The NASA A-Train satellites provide a unique combination of active and passive measurements that will advance our understanding of clouds globally. We propose to study global ice cloud and arctic mixed-phase cloud microphysical properties by combining CloudSat radar, CALIPSO lidar and MODIS measurements.
Because of differences in detection sensitivity and cloud attenuation, CloudSat radar and CALIPSO lidar measurements cover different parts of ice clouds although there will be some overlaps between the two instruments. In order to provide more complete ice cloud properties, we propose to generate ice cloud microphysical property profiles by combining the radar and lidar measurements, which will be more physically consistent than would be obtained by simply combining separate CloudSat and CALIPSO ice cloud products. Different approaches will be implemented for ice clouds with partially overlapped and non-overlapped lidar and radar measurements to generate the global ice cloud product with detailed error characterization.
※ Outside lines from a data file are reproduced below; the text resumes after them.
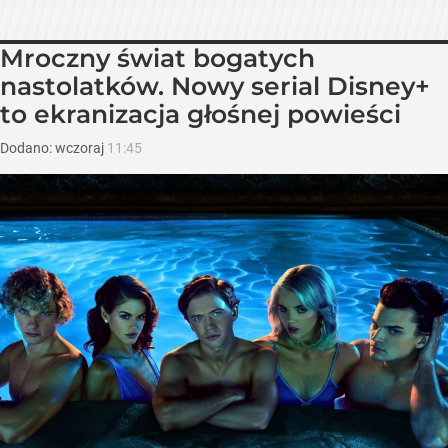
Mroczny świat bogatych
nastolatków. Nowy serial Disney+
to ekranizacja głośnej powieści
Dodano:
wczoraj
11:45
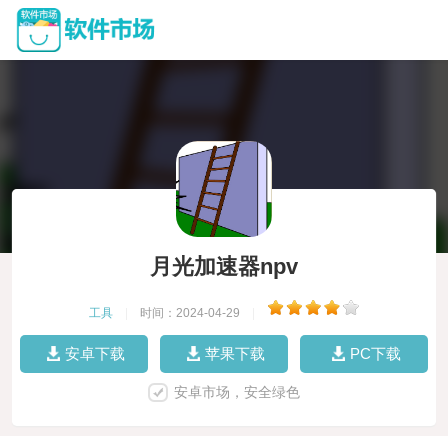
月光加速器npv
工具
|
时间：2024-04-29
|
安卓下载
苹果下载
PC下载
安卓市场，安全绿色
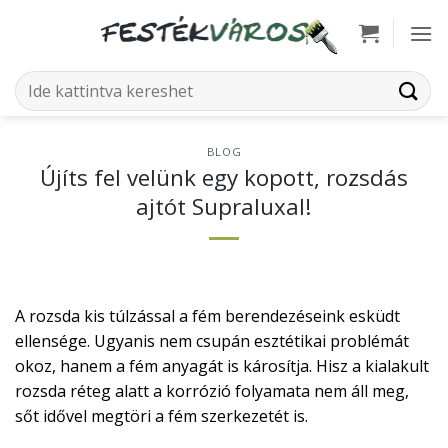
Skip
to
content
Keresés
a
következőre:
BLOG
Újíts fel velünk egy kopott, rozsdás
ajtót Supraluxal!
A rozsda kis túlzással a fém berendezéseink esküdt
ellensége. Ugyanis nem csupán esztétikai problémát
okoz, hanem a fém anyagát is károsítja. Hisz a kialakult
rozsda réteg alatt a korrózió folyamata nem áll meg,
sőt idővel megtöri a fém szerkezetét is.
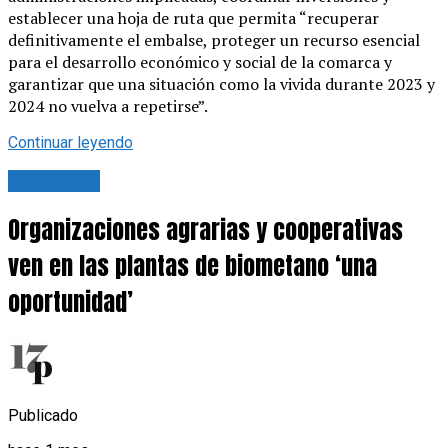
establecer una hoja de ruta que permita “recuperar
definitivamente el embalse, proteger un recurso esencial
para el desarrollo económico y social de la comarca y
garantizar que una situación como la vivida durante 2023 y
2024 no vuelva a repetirse”.
Continuar leyendo
Actualidad
Organizaciones agrarias y cooperativas
ven en las plantas de biometano ‘una
oportunidad’
Publicado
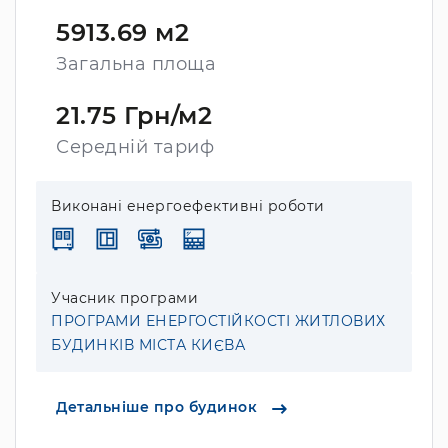
5913.69 м2
Загальна площа
21.75 Грн/м2
Середній тариф
Виконані енергоефективні роботи
Учасник програми
ПРОГРАМИ ЕНЕРГОСТІЙКОСТІ ЖИТЛОВИХ
БУДИНКІВ МІСТА КИЄВА
Детальніше про будинок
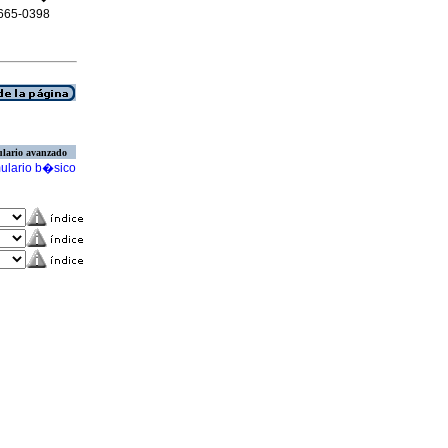
 2665-0398
lario avanzado
ulario b�sico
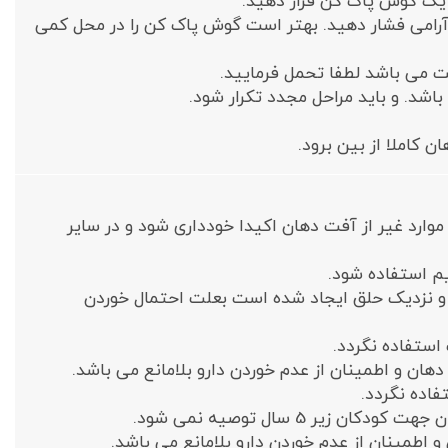
ناحیه آفت گوش پاک کن آغشته به ژل را 20 ثانیه به آرامی فشار دهید. بهتر است گوش پاک کن را در محل کمی
ت می باشد لطفا تحمل فرمایید.
د. و باید مراحل مجدد تکرار شود.
ارد غیر از آفت دهان اکیدا خودداری شود و در سایر
م استفاده شود.
ان و نزدیک حلق ایجاد شده است بعلت احتمال خوردن
ن و اطمینان از عدم خوردن دارو بلامانع می باشد.
فاده نگردد.
 5 سال توصیه نمی شود.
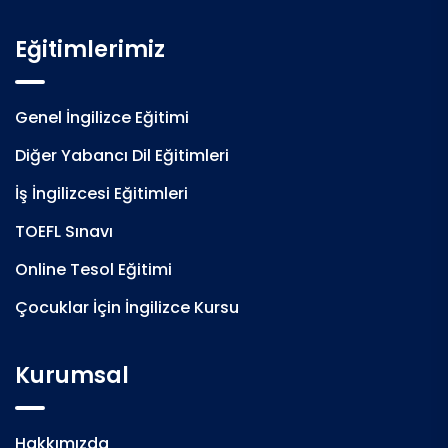
Eğitimlerimiz
Genel İngilizce Eğitimi
Diğer Yabancı Dil Eğitimleri
İş İngilizcesi Eğitimleri
TOEFL Sınavı
Online Tesol Eğitimi
Çocuklar İçin İngilizce Kursu
Kurumsal
Hakkımızda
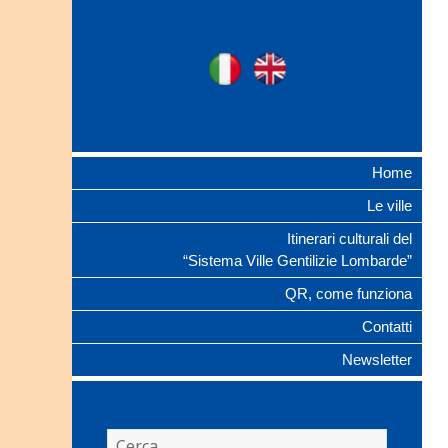
Ville Gentilizie
Ita
Eng
Lombarde
Home
Le ville
Itinerari culturali del
“Sistema Ville Gentilizie Lombarde”
QR, come funziona
Contatti
Newsletter
Ricerca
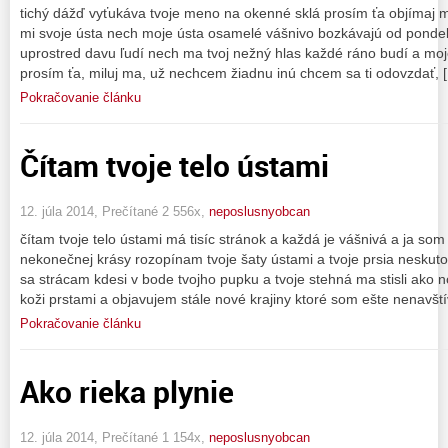
tichý dážď vyťukáva tvoje meno na okenné sklá prosím ťa objímaj ma
mi svoje ústa nech moje ústa osamelé vášnivo bozkávajú od pondelk
uprostred davu ľudí nech ma tvoj nežný hlas každé ráno budí a moje
prosím ťa, miluj ma, už nechcem žiadnu inú chcem sa ti odovzdať, 
Pokračovanie článku
Čítam tvoje telo ústami
12. júla 2014, Prečítané 2 556x,
neposlusnyobcan
čítam tvoje telo ústami má tisíc stránok a každá je vášnivá a ja som v
nekonečnej krásy rozopínam tvoje šaty ústami a tvoje prsia neskuto
sa strácam kdesi v bode tvojho pupku a tvoje stehná ma stisli ako n
koži prstami a objavujem stále nové krajiny ktoré som ešte nenavští
Pokračovanie článku
Ako rieka plynie
12. júla 2014, Prečítané 1 154x,
neposlusnyobcan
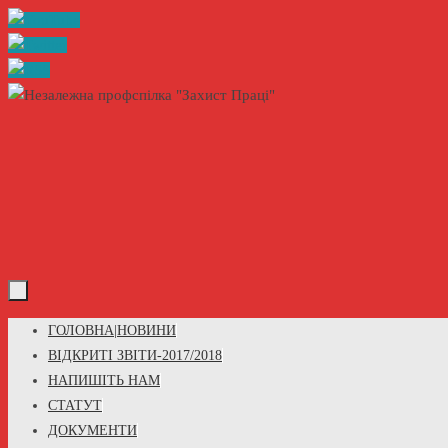
Skip
to
content
Skip
ГОЛОВНА|НОВИНИ
to
ВІДКРИТІ ЗВІТИ-2017/2018
content
НАПИШІТЬ НАМ
СТАТУТ
ДОКУМЕНТИ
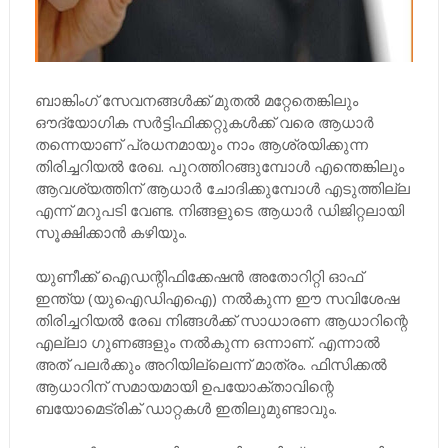
ബാങ്കിംഗ് സേവനങ്ങള്‍ക്ക് മുതല്‍ മറ്റേതെങ്കിലും
ഔദ്യോഗിക സര്‍ട്ടിഫിക്കറ്റുകള്‍ക്ക് വരെ ആധാര്‍
തന്നെയാണ് പ്രധനമായും നാം ആശ്രയിക്കുന്ന
തിരിച്ചറിയല്‍ രേഖ. പുറത്തിറങ്ങുമ്പോള്‍ എന്തെങ്കിലും
ആവശ്യത്തിന് ആധാര്‍ ചോദിക്കുമ്പോള്‍ എടുത്തില്ല
എന്ന് മറുപടി വേണ്ട. നിങ്ങളുടെ ആധാര്‍ ഡിജിറ്റലായി
സൂക്ഷിക്കാന്‍ കഴിയും.
യുണീക്ക് ഐഡന്റിഫിക്കേഷന്‍ അതോറിറ്റി ഓഫ്
ഇന്ത്യ (യുഐഡിഎഐ) നല്‍കുന്ന ഈ സവിശേഷ
തിരിച്ചറിയല്‍ രേഖ നിങ്ങള്‍ക്ക് സാധാരണ ആധാറിന്റെ
എല്ലാ ഗുണങ്ങളും നല്‍കുന്ന ഒന്നാണ്. എന്നാല്‍
അത് പലര്‍ക്കും അറിയില്ലെന്ന് മാത്രം. ഫിസിക്കല്‍
ആധാറിന് സമായമായി ഉപയോക്താവിന്റെ
ബയോമെട്രിക് ഡാറ്റകള്‍ ഇതിലുമുണ്ടാവും.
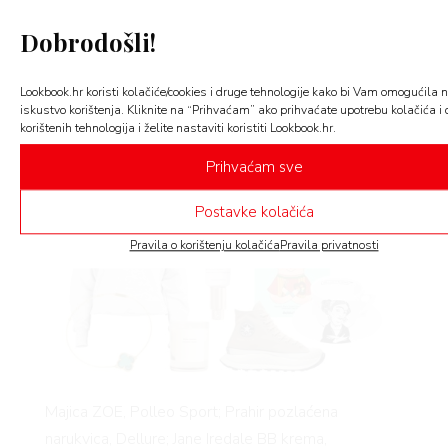
odjeće, uživajte u mirisu omiljene svijeće… Zamislite
Dobrodošli!
BOOK
omiljeni ritual koji vam puni baterije i prepustite mu
se – zaslužili ste!
Lookbook.hr koristi kolačiće/cookies i druge tehnologije kako bi Vam omogućila n
LookBook
preporuka
: muškat iz
INTERSPAR
iskustvo korištenja. Kliknite na “Prihvaćam” ako prihvaćate upotrebu kolačića i 
korištenih tehnologija i želite nastaviti koristiti Lookbook.hr.
hipermarketa; sir iz delikatesne trgovine
Gligora
i
svijeća
Zara Home
.
Prihvaćam sve
AGRAM
Postavke kolačića
Pravila o korištenju kolačića
Pravila privatnosti
RIVATNOST
Majica ZOE, Polleo Sport; Prahir pozlaćena
narukvica, Dellure; Jane Iredale BB krema,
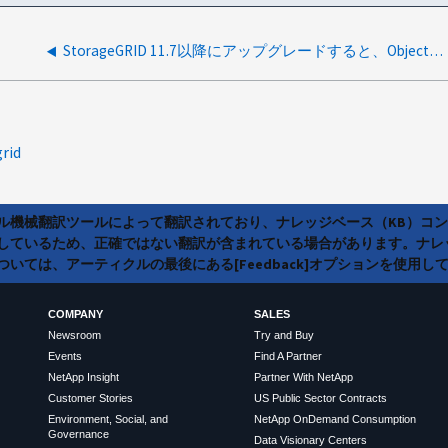
StorageGRID 11.7以降にアップグレードすると、Object-Storeが「使用できない」/ S3アプリケーションへの接続が失われる
grid
ラル機械翻訳ツールによって翻訳されており、ナレッジベース（KB）コ
しているため、正確ではない翻訳が含まれている場合があります。ナレ
いては、アーティクルの最後にある[Feedback]オプションを使用し
COMPANY
SALES
Newsroom
Try and Buy
Events
Find A Partner
NetApp Insight
Partner With NetApp
Customer Stories
US Public Sector Contracts
Environment, Social, and
NetApp OnDemand Consumption
Governance
Data Visionary Centers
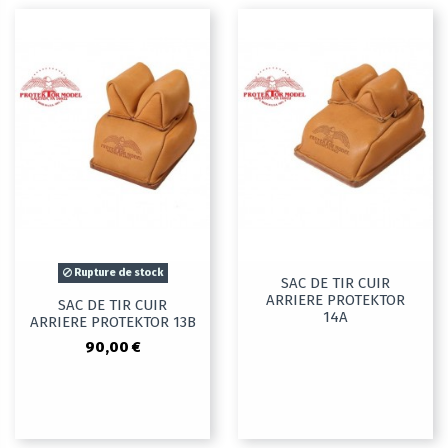
Rupture de stock
SAC DE TIR CUIR
ARRIERE PROTEKTOR
SAC DE TIR CUIR
14A
ARRIERE PROTEKTOR 13B
90,00 €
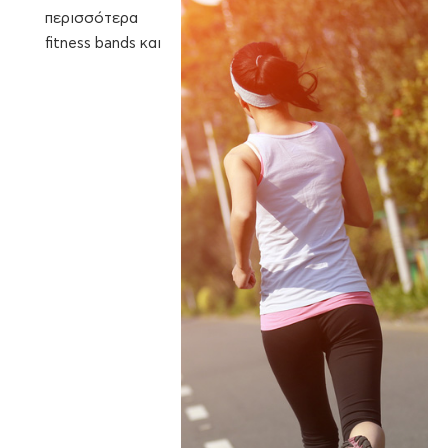
περισσότερα
fitness bands και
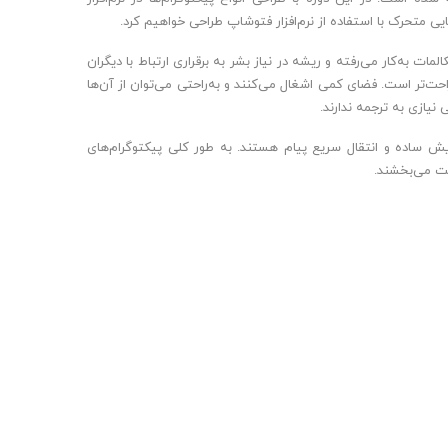
یی متحرک با استفاده از نرم‌افزار فتوشاپ طراحی خواهیم کرد.
مات به‌کار می‌رفته و ریشه در نیاز بشر به برقراری ارتباط با دیگران
حت‌تر است. فضای کمی اشغال می‌کنند و به‌راحتی می‌توان از آن‌ها
ی نیازی به ترجمه ندارند.
ایش ساده و انتقال سریع پیام هستند. به طور کلی پیکتوگرام‌های
یت می‌بخشند.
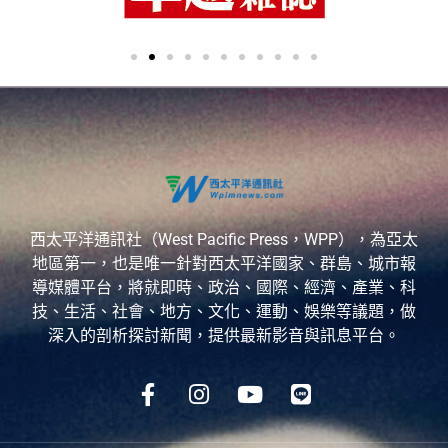
西太平洋通訊社（West Pacific Press，WPP），為亞太
地區第一，也是唯一針對西太平洋國家、群島、城市報
導媒體平台，將就即時、政治、國際、經濟、產業、科
技、生活、社會、地方、文化、運動、娛樂等議題，做
深入的剖析探討新聞，提供最新影音與訊息平台。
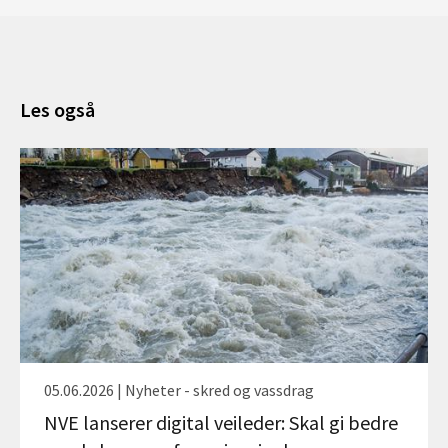
Les også
05.06.2026 | Nyheter - skred og vassdrag
NVE lanserer digital veileder: Skal gi bedre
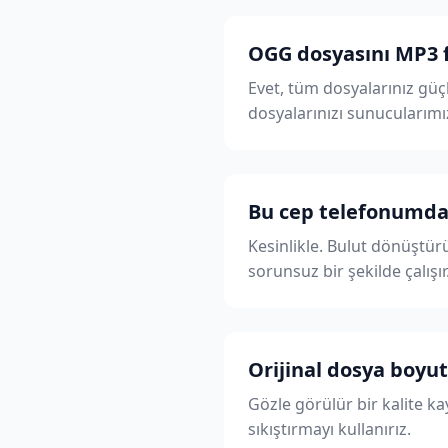
OGG dosyasını MP3 
Evet, tüm dosyalarınız gü
dosyalarınızı sunucularımı
Bu cep telefonumda 
Kesinlikle. Bulut dönüştü
sorunsuz bir şekilde çalışır
Orijinal dosya boy
Gözle görülür bir kalite 
sıkıştırmayı kullanırız.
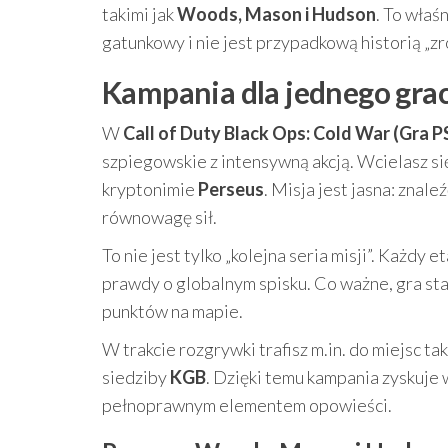
takimi jak
Woods, Mason i Hudson
. To właś
gatunkowy i nie jest przypadkową historią „zr
Kampania dla jednego grac
W
Call of Duty Black Ops: Cold War (Gra P
szpiegowskie z intensywną akcją. Wcielasz si
kryptonimie
Perseus
. Misja jest jasna: znal
równowagę sił.
To nie jest tylko „kolejna seria misji”. Każdy
prawdy o globalnym spisku. Co ważne, gra st
punktów na mapie.
W trakcie rozgrywki trafisz m.in. do miejsc tak
siedziby
KGB
. Dzięki temu kampania zyskuje w
pełnoprawnym elementem opowieści.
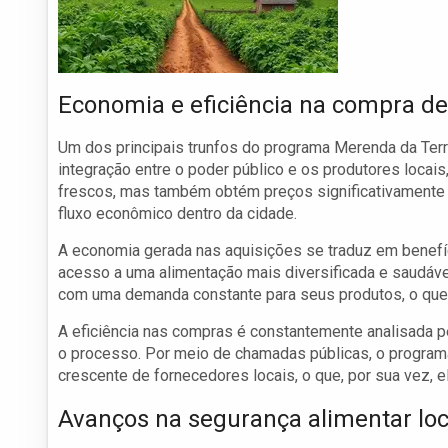
Economia e eficiência na compra de
Um dos principais trunfos do programa Merenda da Terra 
integração entre o poder público e os produtores locais
frescos, mas também obtém preços significativamente m
fluxo econômico dentro da cidade.
A economia gerada nas aquisições se traduz em benefíci
acesso a uma alimentação mais diversificada e saudável.
com uma demanda constante para seus produtos, o que g
A eficiência nas compras é constantemente analisada pe
o processo. Por meio de chamadas públicas, o program
crescente de fornecedores locais, o que, por sua vez, 
Avanços na segurança alimentar loc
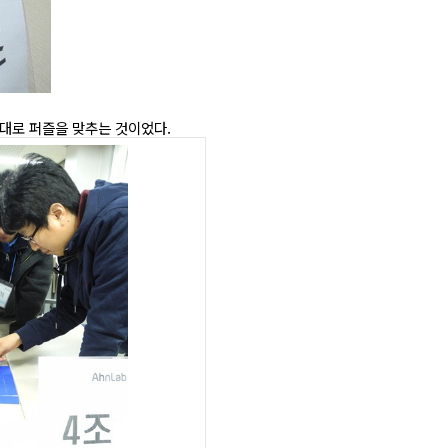
그대로 퍼즐을 맞추는 것이었다.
This product can be used to better understand ice cloud microphysical properties and related cloud processes globally, and to validate and improve ice cloud representation in GCMs.
We also propose to develop an algorithm to retrieve microphysical properties of arctic mixed-phase clouds by combining radar, lidar and MODIS measurements from the A-train. Several recent global coupled atmospheric oceanic model simulations suggest that the Arctic is one of the most sensitive areas to climate change with large uncertainties due in part to our poor understanding of arctic cloud systems. Applying the proposed mixed-phase cloud algorithm to the A-Train data will provide cloud microphysical properties on different scales to better characterize mixed-phase cloud systems which occur frequently in the arctic. The microphysical properties retrieved using our algorithm, combined with surface-based retrievals and atmospheric thermodynamic and dynamic data, will be used to study arctic mixed-phase cloud processes and to improve their representation in GCMs.
Currently, I am a member of the CloudSat standard data product algorithm development team. I am responsible for two CloudSat standard data products: radar-only and combined radar and lidar cloud scenario classifications with responsibilities including: algorithm development and refinement, operational code development and maintenance, and product validation. Therefore, in addition to the proposed research described above, I will carry on my responsibilities on these two standard products.
I would like to serve as a member of the CloudSat and CALIPSO mission science teams.